▶ Exercise requirements
Entries follow. Return each line that contains the word "portálu".
--*--
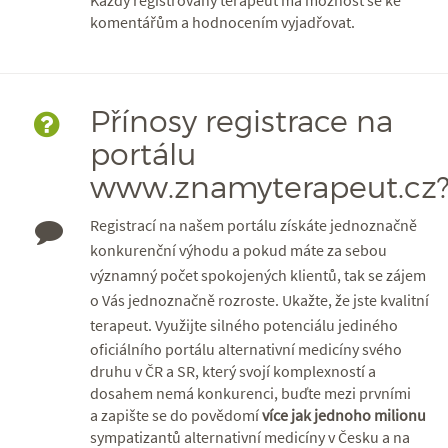
Každý registrovaný terapeut má možnost se ke
komentářům a hodnocením vyjadřovat.
Přínosy registrace na
portálu
www.znamyterapeut.cz
Registrací na našem portálu získáte jednoznačně
konkurenční výhodu a pokud máte za sebou
významný počet spokojených klientů, tak se zájem
o Vás jednoznačně rozroste. Ukažte, že jste kvalitní
terapeut.
Využijte silného potenciálu jediného
oficiálního portálu alternativní medicíny svého
druhu v ČR a SR, který svojí komplexností a
dosahem nemá konkurenci, buďte mezi prvními
a zapište se do povědomí
více jak jednoho milionu
sympatizantů alternativní medicíny v Česku a na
--*--
▶ Result of this task
portálu
Registrací na našem portálu získáte jednoznačně
oficiálního portálu alternativní medicíny svého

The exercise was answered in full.